02 November 2011

Mermaid: A Twist on the Classic Tale by Carolyn Turgeon



The story of two very different women, one mortal, one mermaid, and the clash between worlds best kept apart... It is a cold day at the end of the world when a young woman, a princess in hiding, looks out across a Northern sea and sees something she could not have seen. It looks...it can't be. It looks like a mermaid's tail. And, as she looks more closely, she sees that the mermaid is dragging a drowning sailor in her arms. Because, only hours before, another princess, the daughter of the sea queen, has decided to risk everything and take a look at the world above the sea: the world of mortals. And there she finds a storm, a shipwreck, a sailor, and sets in train events which will change both women's worlds forever.

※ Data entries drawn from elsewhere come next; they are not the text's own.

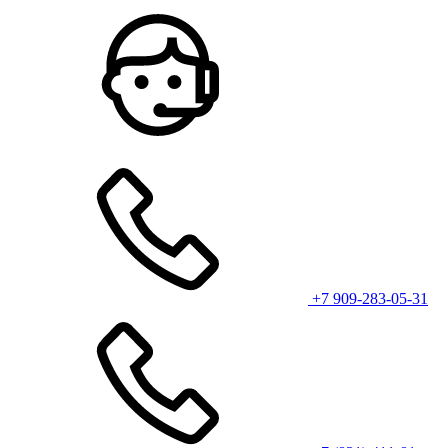
+7 909-283-05-31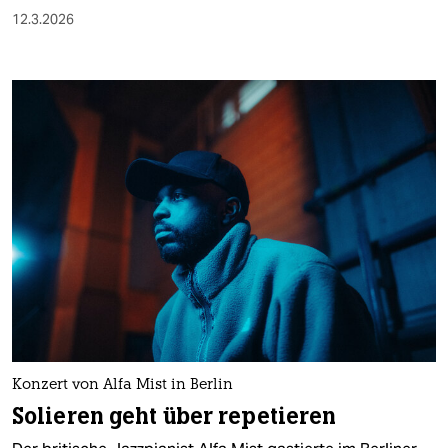
12.3.2026
Konzert von Alfa Mist in Berlin
Solieren geht über repetieren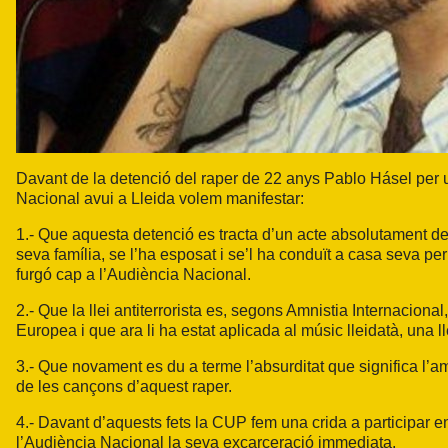
Davant de la detenció del raper de 22 anys Pablo Hásel per un
Nacional avui a Lleida volem manifestar:
1.- Que aquesta detenció es tracta d’un acte absolutament de
seva família, se l’ha esposat i se’l ha conduït a casa seva p
furgó cap a l’Audiència Nacional.
2.- Que la llei antiterrorista es, segons Amnistia Internacion
Europea i que ara li ha estat aplicada al músic lleidatà, una
3.- Que novament es du a terme l’absurditat que significa l’amp
de les cançons d’aquest raper.
4.- Davant d’aquests fets la CUP fem una crida a participar en 
l’Audiència Nacional la seva excarceració immediata.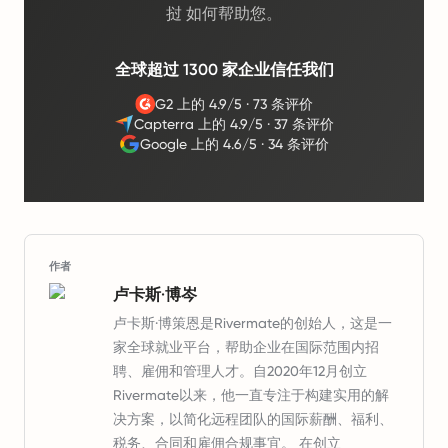
挝 如何帮助您。
全球超过 1300 家企业信任我们
G2 上的 4.9/5
·
73 条评价
Capterra 上的 4.9/5
·
37 条评价
Google 上的 4.6/5
·
34 条评价
作者
卢卡斯·博岑
卢卡斯·博策恩是Rivermate的创始人，这是一
家全球就业平台，帮助企业在国际范围内招
聘、雇佣和管理人才。自2020年12月创立
Rivermate以来，他一直专注于构建实用的解
决方案，以简化远程团队的国际薪酬、福利、
税务、合同和雇佣合规事宜。 在创立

This book was an excellent retelling of the original Little Mermaid legend. It made both the princesses even more realistic and choosing between them even more heartbreaking. The plot follows the original story very closely event-wise, but it freshens up the tale by totally throwing the character motivations out the window and giving them new backstories, lives, and reasons for action. Margrethe is a wonderful role-model as a girl, a leader who loves her country and her people and strives to bring better to them, especially when she realizes the truth about the wars, her father, and her chosen prince. Lenia is more of the mermaid stereotype, falling fast in love and having fewer motivations, but watching her grow and flesh out into a real person as she learns the advantages and pitfalls of human society is a real joy. As a reader I couldn’t put the book down, yet I was dreading the ending because, knowing the story, I knew that both girls couldn’t end up with the prince. My heart was breaking right up until the end (I won’t tell you what happened after that, you’ll have to read the book to find out!).